Ülkemiz, geçmişte yaşadığı kuraklık ve su kıtlığı sorunlarını şimdilerde barajlardaki su seviyelerinin hızla düşmesiyle tekrardan yaşayacak gibi görünüyor. Özellikle büyük şehirlerdeki barajların kuruması, sadece insanlara su temini açısından değil, aynı zamanda ekosistem, tarım, enerji üretimi gibi birçok alanda da tehditler oluşturuyor. Ancak, barajların kuruması sadece gereksiz su tüketiminin değil aynı zamanda iklim değişikliği ve plansızlıkların bir sonucu da olabilir.  

İklim değişikliği dünya genelinde kuraklıklarla etkisini göstermeye devam ediyor. Yağışların düzensizleşmesi, bazı bölgelerde ani sel olayları bazı yerlerde ise yağış olmaması gibi günümüz çevre afetlerinin yaşanmasına sebep olabiliyor. Türkiye’de ise bu durum özellikle büyük şehirlerin olduğunu bölgelerdeki barajlarda su seviyelerin kritik oranda düşmesine sebep oldu. Gelişen bu durumlarla birlikte yer altı kaynakları da tükeniyor. Sonucunda ise doluluk oranlarının düşmesiyle neredeyse her mevsimde su temini sorunu yaşanıyor.

Yoğun nüfusun olduğu büyük şehirlerde su kaynakları oldukça fazla kullanılıyor. İstanbul, Ankara, İzmir gibi Türkiye’nin üç büyük metropolünde artan nüfus ve iş yoğunluğu, barajlardaki su seviyelerinin düşmesinde önemli bir faktör. Bu şehirlerde kullanılan barajlar öncelikle su temini ardından ise sulama, hidroelektrik enerji üretimi gibi farklı ihtiyaçlar için de kullanılabiliyor. Ancak bu kaynakların kullanımı zaman zaman plansızlıktan verimsiz olabiliyor.
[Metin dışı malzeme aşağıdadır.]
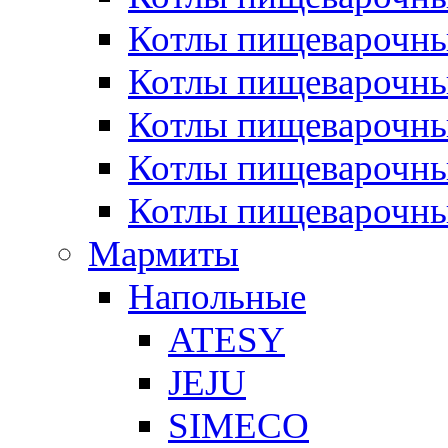
Котлы пищеварочн
Котлы пищеварочны
Котлы пищеварочны
Котлы пищеварочны
Котлы пищеварочн
Мармиты
Напольные
ATESY
JEJU
SIMECO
Türkiye’deki bazı barajlar, kuraklık dönemlerinde bile yeterli su kapasitesine sahipken bu suyun plansızca kullanımı, barajların bakımsızlığı ya da bölgenin yeterli yağış almamasından kaynaklı olarak su seviyelerinin düşmesine sebep oluyor. Ayrıca barajların çevresinde bulunan fabrikalar ve inşaatlar suyun doğal yollarla beslenmesini engelleyebiliyor.
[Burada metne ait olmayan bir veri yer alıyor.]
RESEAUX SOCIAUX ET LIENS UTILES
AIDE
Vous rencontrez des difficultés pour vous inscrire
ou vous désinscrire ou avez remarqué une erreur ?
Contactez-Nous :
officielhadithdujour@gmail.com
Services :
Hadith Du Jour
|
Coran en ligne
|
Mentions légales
Barajların kuruması sadece doğanın bize bir uyarısı değil aynı zamanda geleceğimizi de nasıl görmek istediğimize dair bir işaret. Yaşadığımız yerleri korumak ve gelecek nesillere yaşanabilir bir dünya bırakmak için herkesin üstüne düşen görevi yerine getirmeli. Geleceğimizi koruma altına almak için atılacak adımlar oldukça önemli. Sadece suyun korunmasına yönelik değil, aynı zamanda ekosistemin, tarımın ve enerji üretiminin geleceğine de katkı sağlayacak. Unutmayın, su hayattır… Bu hayat bir daha geri gelmeyecek!